[Records drawn from a dataset]

============================================================

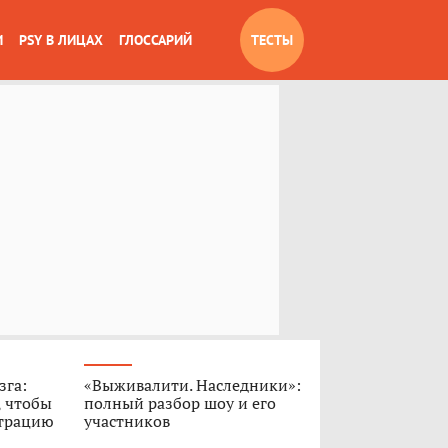
И
PSY В ЛИЦАХ
ГЛОССАРИЙ
ТЕСТЫ
зга:
«Выживалити. Наследники»:
, чтобы
полный разбор шоу и его
нтрацию
участников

============================================================

# [WHAT IS BEING ASKED]
What you return must match the records letter for letter, except that the pictures stay out.

# [EXERCISE RESPONSE]
И
PSY В ЛИЦАХ
ГЛОССАРИЙ
ТЕСТЫ
зга:
«Выживалити. Наследники»:
, чтобы
полный разбор шоу и его
нтрацию
участников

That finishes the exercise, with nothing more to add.